ICICI Securitie's research report on Indus Tower
Reported rental revenue slowed 7% YoY/1.3% QoQ to INR 46.4bn in Q1FY25. Rental/tenancy slipped 1% YoY/0.8% QoQ to INR 41.1k, and dip INR 340 QoQ due to lower rates and taxes pass-through, which are higher during Q4FY24 (seasonality). Rental is benefiting from rising single tenancy towers, and large 5G loading, but it has few drags which is making rental growth appears slow including, discounts on renewal (INR 500/month), and equalisation accounting. Further, Indus noted, new towers also have lower rental, as they need lower investments. Lean towers have grown to 11.2k, up 492 in Q1FY25, while rental/towers stand at INR 16.3k, up 10% QoQ.
Outlook
Indus Towers’ (Indus) Q1FY25 performance was good on two counts – 1) Strong net tenancy addition, at 6,340, despite 310 exits. 2) strong cash collection, including INR 7.6bn collected towards past overdue.
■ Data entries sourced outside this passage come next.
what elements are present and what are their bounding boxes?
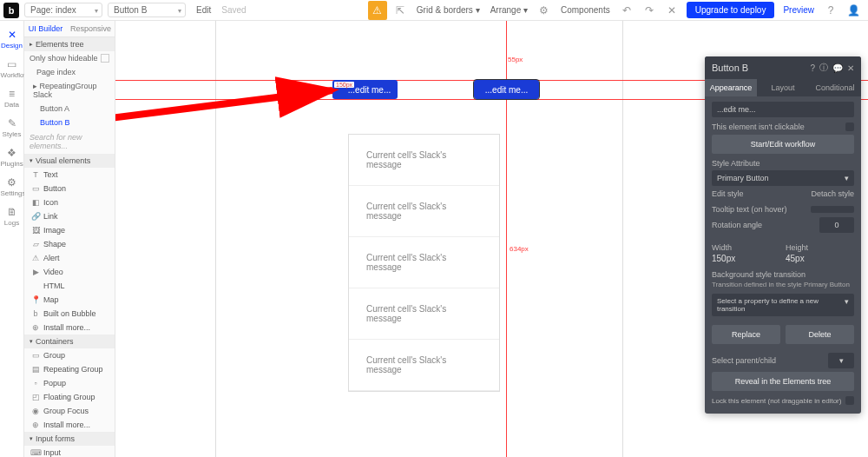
help-icon[interactable]: ? (810, 63, 815, 73)
tooltip-input[interactable] (811, 206, 854, 213)
info-icon[interactable]: ⓘ (819, 62, 828, 74)
issues-icon[interactable]: ⚠ (368, 1, 387, 20)
palette-icon[interactable]: ◧Icon (24, 195, 115, 209)
replace-button[interactable]: Replace (712, 325, 780, 344)
style-select[interactable]: Primary Button▾ (712, 170, 854, 186)
select-parent-label: Select parent/child (712, 356, 776, 365)
elements-tree-header[interactable]: ▸Elements tree (24, 37, 115, 51)
nav-rail: ✕Design▭Workflow≡Data✎Styles❖Plugins⚙Set… (0, 21, 24, 457)
arrange-menu[interactable]: Arrange ▾ (490, 5, 528, 15)
tab-conditional[interactable]: Conditional (809, 79, 861, 96)
palette-install-more-[interactable]: ⊕Install more... (24, 321, 115, 334)
edit-style-link[interactable]: Edit style (712, 189, 744, 198)
palette-floating-group[interactable]: ◰Floating Group (24, 390, 115, 404)
palette-group[interactable]: ▭Group (24, 348, 115, 362)
reveal-button[interactable]: Reveal in the Elements tree (712, 372, 854, 391)
user-icon[interactable]: 👤 (844, 1, 863, 20)
palette-image[interactable]: 🖼Image (24, 223, 115, 237)
tab-appearance[interactable]: Appearance (705, 79, 757, 96)
palette-input[interactable]: ⌨Input (24, 446, 115, 457)
section-header[interactable]: ▾Visual elements (24, 154, 115, 168)
search-elements[interactable]: Search for new elements... (24, 129, 115, 154)
rg-cell[interactable]: Current cell's Slack's message (349, 186, 499, 237)
comment-icon[interactable]: 💬 (832, 63, 843, 73)
only-show-hideable[interactable]: Only show hideable (24, 51, 115, 65)
section-header[interactable]: ▾Input forms (24, 432, 115, 446)
tab-ui-builder[interactable]: UI Builder (24, 21, 67, 36)
grid-borders[interactable]: Grid & borders ▾ (417, 5, 480, 15)
caption-input[interactable]: ...edit me... (712, 102, 854, 117)
hierarchy-icon[interactable]: ⇱ (391, 1, 410, 20)
size-tag: 150px (334, 82, 354, 88)
delete-button[interactable]: Delete (786, 325, 854, 344)
canvas-button-b[interactable]: ...edit me... (474, 80, 539, 99)
tree-button-b[interactable]: Button B (24, 116, 115, 129)
palette-link[interactable]: 🔗Link (24, 209, 115, 223)
section-header[interactable]: ▾Containers (24, 334, 115, 348)
tree-page[interactable]: Page index (24, 65, 115, 79)
preview-link[interactable]: Preview (783, 5, 814, 15)
tree-button-a[interactable]: Button A (24, 102, 115, 116)
page-selector[interactable]: Page: index▾ (24, 3, 102, 17)
canvas-button-a[interactable]: 150px ...edit me... (332, 80, 398, 99)
palette-alert[interactable]: ⚠Alert (24, 251, 115, 265)
palette-install-more-[interactable]: ⊕Install more... (24, 418, 115, 432)
tree-rg[interactable]: ▸ RepeatingGroup Slack (24, 79, 115, 102)
rail-plugins[interactable]: ❖Plugins (1, 142, 23, 172)
palette-html[interactable]: HTML (24, 279, 115, 293)
lock-checkbox[interactable] (845, 396, 854, 405)
close-icon[interactable]: ✕ (662, 1, 681, 20)
palette-map[interactable]: 📍Map (24, 293, 115, 307)
tooltip-label: Tooltip text (on hover) (712, 205, 787, 214)
rail-logs[interactable]: 🗎Logs (1, 202, 23, 231)
logo-icon[interactable]: b (3, 3, 19, 18)
palette-group-focus[interactable]: ◉Group Focus (24, 404, 115, 418)
height-label: Height (786, 243, 854, 252)
palette-text[interactable]: TText (24, 168, 115, 182)
lock-label: Lock this element (not draggable in edit… (712, 397, 841, 405)
rail-workflow[interactable]: ▭Workflow (1, 54, 23, 83)
rg-cell[interactable]: Current cell's Slack's message (349, 288, 499, 340)
palette-button[interactable]: ▭Button (24, 182, 115, 195)
clickable-row[interactable]: This element isn't clickable (712, 123, 854, 131)
element-selector[interactable]: Button B▾ (108, 3, 186, 17)
height-value: 45px (786, 254, 854, 263)
palette-shape[interactable]: ▱Shape (24, 237, 115, 251)
new-transition-select[interactable]: Select a property to define a new transi… (712, 294, 854, 316)
repeating-group[interactable]: Current cell's Slack's messageCurrent ce… (348, 134, 500, 392)
palette-built-on-bubble[interactable]: bBuilt on Bubble (24, 307, 115, 321)
tab-responsive[interactable]: Responsive (67, 21, 115, 36)
saved-status: Saved (221, 5, 246, 15)
width-value: 150px (712, 254, 780, 263)
pe-header[interactable]: Button B ? ⓘ 💬 ✕ (705, 56, 861, 79)
rg-cell[interactable]: Current cell's Slack's message (349, 237, 499, 288)
rg-cell[interactable]: Current cell's Slack's message (349, 340, 499, 391)
width-label: Width (712, 243, 780, 252)
palette-video[interactable]: ▶Video (24, 265, 115, 279)
rail-settings[interactable]: ⚙Settings (1, 172, 23, 202)
start-workflow-button[interactable]: Start/Edit workflow (712, 135, 854, 154)
components-link[interactable]: Components (561, 5, 610, 15)
dim-top: 55px (508, 56, 523, 63)
edit-link[interactable]: Edit (196, 5, 211, 15)
components-icon[interactable]: ⚙ (535, 1, 554, 20)
close-icon[interactable]: ✕ (847, 63, 854, 73)
palette-popup[interactable]: ▫Popup (24, 376, 115, 390)
rotation-input[interactable]: 0 (819, 217, 854, 233)
rail-styles[interactable]: ✎Styles (1, 113, 23, 142)
style-attr-label: Style Attribute (712, 159, 854, 168)
tab-layout[interactable]: Layout (757, 79, 809, 96)
deploy-button[interactable]: Upgrade to deploy (687, 2, 775, 18)
palette-repeating-group[interactable]: ▤Repeating Group (24, 362, 115, 376)
redo-icon[interactable]: ↷ (640, 1, 659, 20)
rail-data[interactable]: ≡Data (1, 83, 23, 113)
rotation-label: Rotation angle (712, 221, 762, 229)
detach-style-link[interactable]: Detach style (811, 189, 854, 198)
help-icon[interactable]: ? (821, 1, 840, 20)
parent-select[interactable]: ▾ (828, 353, 854, 368)
undo-icon[interactable]: ↶ (617, 1, 636, 20)
rg-cell[interactable]: Current cell's Slack's message (349, 135, 499, 186)
rail-design[interactable]: ✕Design (1, 24, 23, 54)
left-panel: UI Builder Responsive ▸Elements tree Onl… (24, 21, 115, 457)
bg-trans-label: Background style transition (712, 270, 854, 279)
However, energy losses burgeoned due to seasonality and reconciliation disputes; and rental/tenant dipped 0.8% QoQ, largely due to lower rates and taxes pass-through revenue. VIL should embark on a capex cycle, which would likely provide tenancy growth opportunity for Indus forthwith; and Indus is unperturbed by the rise in competitive intensity or price pressure. The dominant incremental tenancy share for Indus is baked into our estimates, which remains unchanged with a DCFbased TP at INR 270. Retain SELL as CMP factors in sustained >10% EPS growth, which appears stretched.